CONSENSUS CLUSTERING WITH UNSUPERVISED REP-RESENTATION LEARNING

Abstract

Recent advances in deep clustering and unsupervised representation learning are based on the idea that different views of an input image (generated through data augmentation techniques) must either be closer in the representation space, or have a similar cluster assignment. In this work, we leverage this idea together with ensemble learning to perform clustering and representation learning. Ensemble learning is widely used in the supervised learning setting but has not yet been practical in deep clustering. Previous works on ensemble learning for clustering neither work on the feature space nor learn features. We propose a novel ensemble learning algorithm dubbed Consensus Clustering with Unsupervised Representation Learning (ConCURL) which learns representations by creating a consensus on multiple clustering outputs. Specifically, we generate a cluster ensemble using random transformations on the embedding space, and define a consensus loss function that measures the disagreement among the constituents of the ensemble. Thus, diverse ensembles minimize this loss function in a synergistic way, which leads to better representations that work with all cluster ensemble constituents. Our proposed method ConCURL is easy to implement and integrate into any representation learning or deep clustering block. ConCURL outperforms all state of the art methods on various computer vision datasets. Specifically, we beat the closest state of the art method by 5.9 percent on the ImageNet-10 dataset, and by 18 percent on the ImageNet-Dogs dataset in terms of clustering accuracy. We further shed some light on the under-studied overfitting issue in clustering and show that our method does not overfit as much as existing methods, and thereby generalizes better for new data samples.

1. INTRODUCTION

Supervised learning algorithms have shown great progress recently, but generally require a lot of labeled data.

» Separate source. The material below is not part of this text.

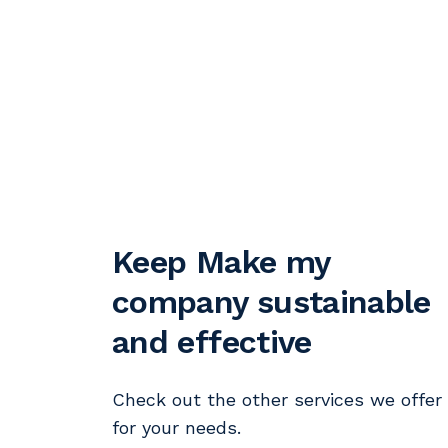
Keep Make my
company sustainable
and effective
Check out the other services we offer
for your needs.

However, in many domains (e.g., advertising, social platforms, etc.), most of the available data are not labeled and manually labeling it is a very labor, time, and cost intensive task (Xiao et al., 2015; Deshmukh, 2019; Mintz et al., 2009; Blum & Mitchell, 1998) . On the other hand, clustering algorithms do not need labeled data to group similar data points into clusters. Some popular clustering algorithms include k-means, hierarchical clustering, DBSCAN (Ester et al., 1996) , spectral clustering, etc., and the usefulness of each algorithm varies with the application. In this work, we deal with the clustering of images. Traditional clustering approaches focus on hand crafted features on which out of the box clustering algorithms are applied. However, hand crafted features may not be optimal, and are not scalable to large scale real word datasets (Wu et al., 2019) . Advancements in deep learning techniques have enabled end-to-end learning of rich representations for supervised learning. On the other hand, simultaneously learning the feature spaces while clustering leads to degenerate solutions, which until recently limited end to end implementations of clustering with representation learning approaches (Caron et al., 2018) . Recent deep clustering works take several approaches to address this issue such as alternating pseudo cluster assignments and pseudo supervised training, comparing the predictions with their own high confidence assignments (Caron et al., 2018; Asano et al., 2019; Xie et al., 2016; Wu et al., 2019) , and maximizing mutual information between predictions of positive pairs (Ji et al., 2019) . Although these methods show impressive performance on challenging datasets, we believe taking advantage of rich ideas from ensemble learning for clustering with representation learning will enhance the performance of deep clustering methods.